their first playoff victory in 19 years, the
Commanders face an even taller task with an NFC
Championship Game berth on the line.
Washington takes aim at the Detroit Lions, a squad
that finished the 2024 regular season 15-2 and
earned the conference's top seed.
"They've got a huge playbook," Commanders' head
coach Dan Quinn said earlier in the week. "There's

==*==

> [ASSIGNED TASK] Search the records above for the string "Commanders" and copy each line that holds it.

> [RESULT OF THIS EXERCISE]
Commanders face an even taller task with an NFC
"They've got a huge playbook," Commanders' head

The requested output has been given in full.